(Saved data entries)
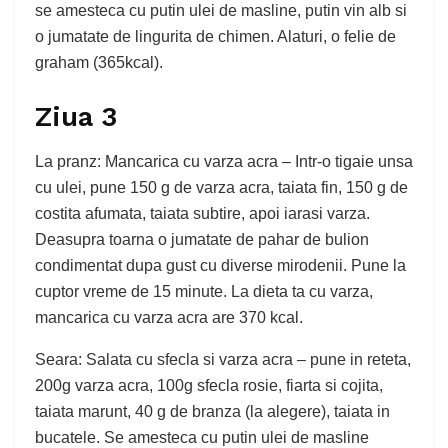
se amesteca cu putin ulei de masline, putin vin alb si
o jumatate de lingurita de chimen. Alaturi, o felie de
graham (365kcal).
Ziua 3
La pranz: Mancarica cu varza acra – Intr-o tigaie unsa
cu ulei, pune 150 g de varza acra, taiata fin, 150 g de
costita afumata, taiata subtire, apoi iarasi varza.
Deasupra toarna o jumatate de pahar de bulion
condimentat dupa gust cu diverse mirodenii. Pune la
cuptor vreme de 15 minute. La dieta ta cu varza,
mancarica cu varza acra are 370 kcal.
Seara: Salata cu sfecla si varza acra – pune in reteta,
200g varza acra, 100g sfecla rosie, fiarta si cojita,
taiata marunt, 40 g de branza (la alegere), taiata in
bucatele. Se amesteca cu putin ulei de masline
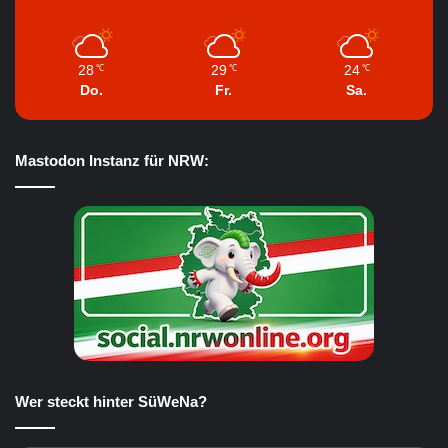
28
29
24
℃
℃
℃
Do.
Fr.
Sa.
Mastodon Instanz für NRW:
Wer steckt hinter SüWeNa?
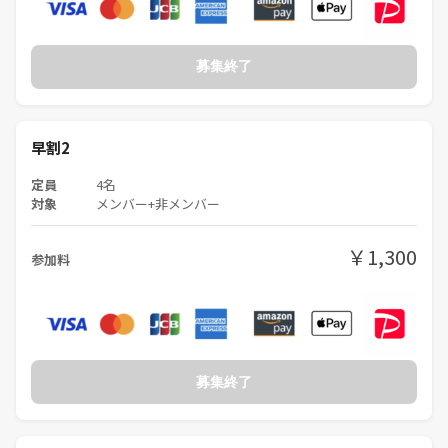
募集終了
早割2
定員
4名
対象
メンバー+非メンバー
￥1,300
参加料
募集終了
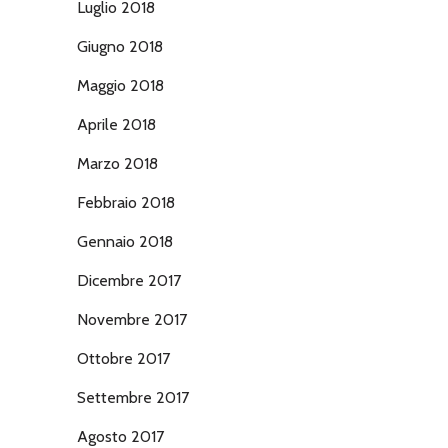
Luglio 2018
Giugno 2018
Maggio 2018
Aprile 2018
Marzo 2018
Febbraio 2018
Gennaio 2018
Dicembre 2017
Novembre 2017
Ottobre 2017
Settembre 2017
Agosto 2017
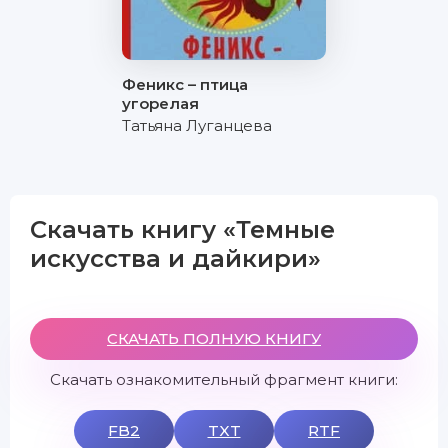
Феникс – птица
угорелая
Татьяна Луганцева
Скачать книгу «Темные
искусства и дайкири»
СКАЧАТЬ ПОЛНУЮ КНИГУ
Скачать ознакомительный фрагмент книги:
FB2
TXT
RTF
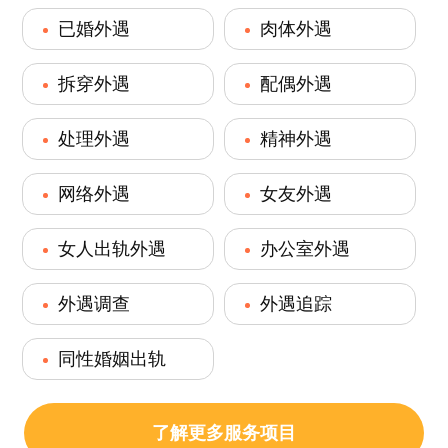
已婚外遇
肉体外遇
拆穿外遇
配偶外遇
处理外遇
精神外遇
网络外遇
女友外遇
女人出轨外遇
办公室外遇
外遇调查
外遇追踪
同性婚姻出轨
了解更多服务项目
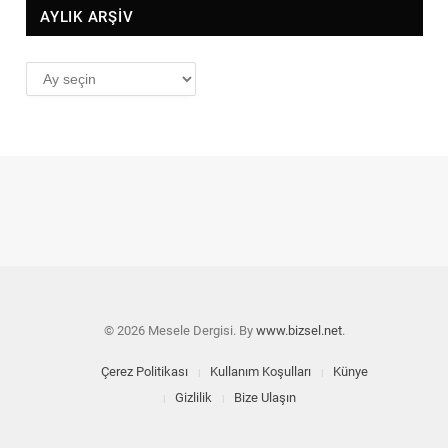
AYLIK ARŞİV
AYLIK
ARŞİV
© 2026 Mesele Dergisi. By
www.bizsel.net
.
Çerez Politikası
Kullanım Koşulları
Künye
Gizlilik
Bize Ulaşın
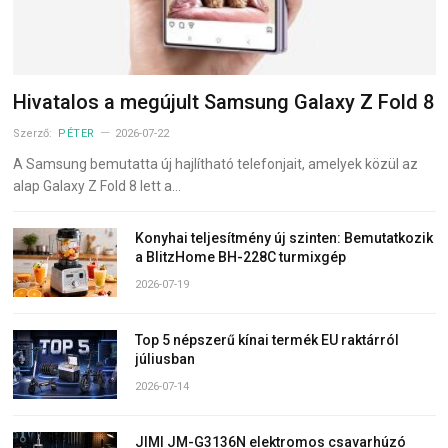
Hivatalos a megújult Samsung Galaxy Z Fold 8
Szerző:
PÉTER
2026-07-22
A Samsung bemutatta új hajlítható telefonjait, amelyek közül az
alap Galaxy Z Fold 8 lett a…
Konyhai teljesítmény új szinten: Bemutatkozik
a BlitzHome BH-228C turmixgép
2026-07-19
Top 5 népszerű kínai termék EU raktárról
júliusban
2026-07-14
JIMI JM-G3136N elektromos csavarhúzó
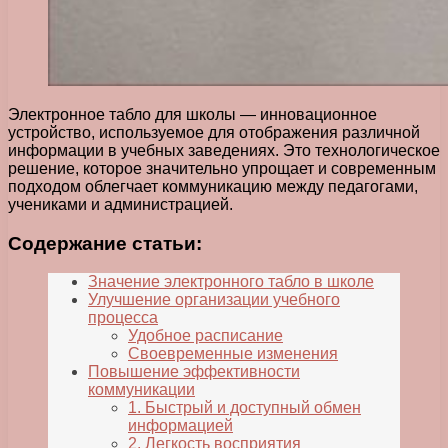
Электронное табло для школы — инновационное
устройство, используемое для отображения различной
информации в учебных заведениях. Это технологическое
решение, которое значительно упрощает и современным
подходом облегчает коммуникацию между педагогами,
учениками и администрацией.
Содержание статьи:
Значение электронного табло в школе
Улучшение организации учебного
процесса
Удобное расписание
Своевременные изменения
Повышение эффективности
коммуникации
1. Быстрый и доступный обмен
информацией
2. Легкость восприятия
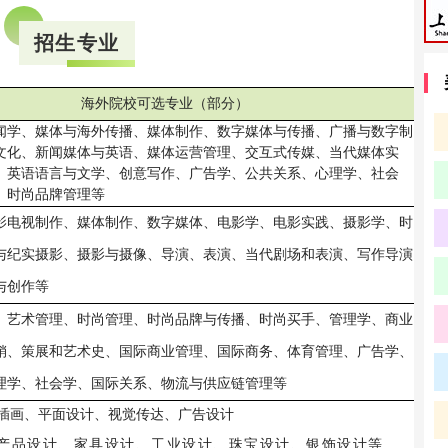
招生专业
海外院校可选专业（部分）
闻学、媒体与海外传播、媒体制作、数字媒体与传播、广播与数字制
文化、新闻媒体与英语、媒体运营管理、交互式传媒、当代媒体实
、英语语言与文学、创意写作、广告学、公共关系、心理学、社会
、时尚品牌管理等
影电视制作、媒体制作、数字媒体、电影学、电影实践、摄影学、时
与纪实摄影、摄影与摄像、导演、表演、当代剧场和表演、写作导演
与创作等
、艺术管理、时尚管理、时尚品牌与传播、时尚买手、管理学、商业
销、策展和艺术史、国际商业管理、国际商务、体育管理、广告学、
理学、社会学、国际关系、物流与供应链管理等
：插画、平面设计、视觉传达、广告设计
产品设计、家具设计、工业设计、珠宝设计、银饰设计等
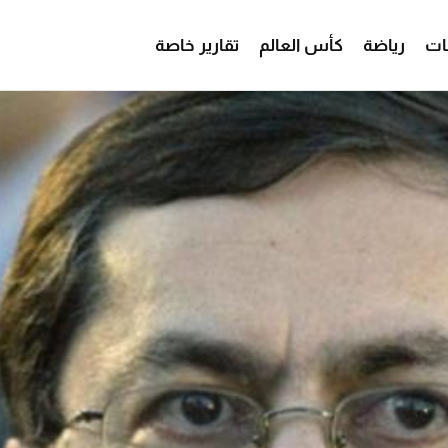
ات
رياضة
كأس العالم
تقارير خاصة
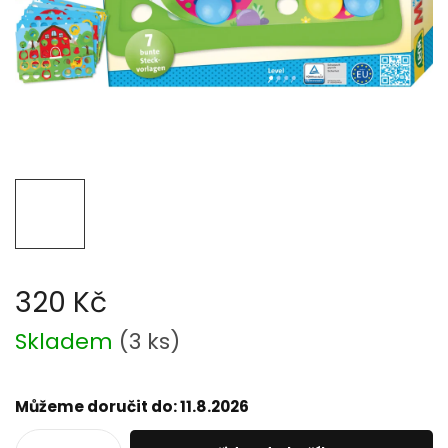
320 Kč
Měrná
Skladem
(
3 ks
)
cena:
Můžeme doručit do:
11.8.2026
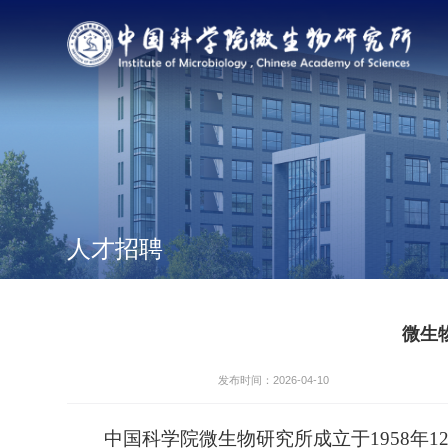
人才招聘
微生
发布时间：2026-04-10
中国科学院微生物研究所成立于1958年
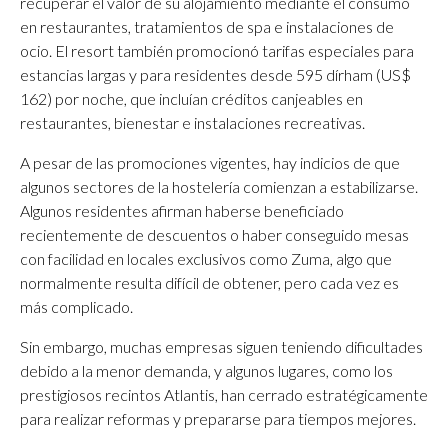
recuperar el valor de su alojamiento mediante el consumo
en restaurantes, tratamientos de spa e instalaciones de
ocio. El resort también promocionó tarifas especiales para
estancias largas y para residentes desde 595 dírham (US$
162) por noche, que incluían créditos canjeables en
restaurantes, bienestar e instalaciones recreativas.
A pesar de las promociones vigentes, hay indicios de que
algunos sectores de la hostelería comienzan a estabilizarse.
Algunos residentes afirman haberse beneficiado
recientemente de descuentos o haber conseguido mesas
con facilidad en locales exclusivos como Zuma, algo que
normalmente resulta difícil de obtener, pero cada vez es
más complicado.
Sin embargo, muchas empresas siguen teniendo dificultades
debido a la menor demanda, y algunos lugares, como los
prestigiosos recintos Atlantis, han cerrado estratégicamente
para realizar reformas y prepararse para tiempos mejores.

■ **WHAT IS EXPECTED**
Retype each line above precisely, please. Skip anything that is a picture.

■ **SOLUTION TO THE EXERCISE**
se amesteca cu putin ulei de masline, putin vin alb si
o jumatate de lingurita de chimen. Alaturi, o felie de
graham (365kcal).
Ziua 3
La pranz: Mancarica cu varza acra – Intr-o tigaie unsa
cu ulei, pune 150 g de varza acra, taiata fin, 150 g de
costita afumata, taiata subtire, apoi iarasi varza.
Deasupra toarna o jumatate de pahar de bulion
condimentat dupa gust cu diverse mirodenii. Pune la
cuptor vreme de 15 minute. La dieta ta cu varza,
mancarica cu varza acra are 370 kcal.
Seara: Salata cu sfecla si varza acra – pune in reteta,
200g varza acra, 100g sfecla rosie, fiarta si cojita,
taiata marunt, 40 g de branza (la alegere), taiata in
bucatele. Se amesteca cu putin ulei de masline
28
29
24
℃
℃
℃
Do.
Fr.
Sa.
Mastodon Instanz für NRW:
Wer steckt hinter SüWeNa?
募集終了
早割2
定員
4名
対象
メンバー+非メンバー
￥1,300
参加料
募集終了
Luglio 2018
Giugno 2018
Maggio 2018
Aprile 2018
Marzo 2018
Febbraio 2018
Gennaio 2018
Dicembre 2017
Novembre 2017
Ottobre 2017
Settembre 2017
Agosto 2017
Феникс – птица
угорелая
Татьяна Луганцева
Скачать книгу «Темные
искусства и дайкири»
СКАЧАТЬ ПОЛНУЮ КНИГУ
Скачать ознакомительный фрагмент книги:
FB2
TXT
RTF
已婚外遇
肉体外遇
拆穿外遇
配偶外遇
处理外遇
精神外遇
网络外遇
女友外遇
女人出轨外遇
办公室外遇
外遇调查
外遇追踪
同性婚姻出轨
了解更多服务项目
AYLIK ARŞİV
AYLIK
ARŞİV
© 2026 Mesele Dergisi. By
www.bizsel.net
.
Çerez Politikası
Kullanım Koşulları
Künye
Gizlilik
Bize Ulaşın
Hivatalos a megújult Samsung Galaxy Z Fold 8
Szerző:
PÉTER
2026-07-22
A Samsung bemutatta új hajlítható telefonjait, amelyek közül az
alap Galaxy Z Fold 8 lett a…
Konyhai teljesítmény új szinten: Bemutatkozik
a BlitzHome BH-228C turmixgép
2026-07-19
Top 5 népszerű kínai termék EU raktárról
júliusban
2026-07-14
JIMI JM-G3136N elektromos csavarhúzó
Электронное табло для школы — инновационное
устройство, используемое для отображения различной
информации в учебных заведениях. Это технологическое
решение, которое значительно упрощает и современным
подходом облегчает коммуникацию между педагогами,
учениками и администрацией.
Содержание статьи:
Значение электронного табло в школе
Улучшение организации учебного
процесса
Удобное расписание
Своевременные изменения
Повышение эффективности
коммуникации
1. Быстрый и доступный обмен
информацией
2. Легкость восприятия
招生专业
海外院校可选专业（部分）
闻学、媒体与海外传播、媒体制作、数字媒体与传播、广播与数字制
文化、新闻媒体与英语、媒体运营管理、交互式传媒、当代媒体实
、英语语言与文学、创意写作、广告学、公共关系、心理学、社会
、时尚品牌管理等
影电视制作、媒体制作、数字媒体、电影学、电影实践、摄影学、时
与纪实摄影、摄影与摄像、导演、表演、当代剧场和表演、写作导演
与创作等
、艺术管理、时尚管理、时尚品牌与传播、时尚买手、管理学、商业
销、策展和艺术史、国际商业管理、国际商务、体育管理、广告学、
理学、社会学、国际关系、物流与供应链管理等
：插画、平面设计、视觉传达、广告设计
产品设计、家具设计、工业设计、珠宝设计、银饰设计等
ات
رياضة
كأس العالم
تقارير خاصة
320 Kč
Měrná
Skladem
(
3 ks
)
cena:
Můžeme doručit do:
11.8.2026
人才招聘
微生
发布时间：2026-04-10
中国科学院微生物研究所成立于1958年
recuperar el valor de su alojamiento mediante el consumo
en restaurantes, tratamientos de spa e instalaciones de
ocio. El resort también promocionó tarifas especiales para
estancias largas y para residentes desde 595 dírham (US$
162) por noche, que incluían créditos canjeables en
restaurantes, bienestar e instalaciones recreativas.
A pesar de las promociones vigentes, hay indicios de que
algunos sectores de la hostelería comienzan a estabilizarse.
Algunos residentes afirman haberse beneficiado
recientemente de descuentos o haber conseguido mesas
con facilidad en locales exclusivos como Zuma, algo que
normalmente resulta difícil de obtener, pero cada vez es
más complicado.
Sin embargo, muchas empresas siguen teniendo dificultades
debido a la menor demanda, y algunos lugares, como los
prestigiosos recintos Atlantis, han cerrado estratégicamente
para realizar reformas y prepararse para tiempos mejores.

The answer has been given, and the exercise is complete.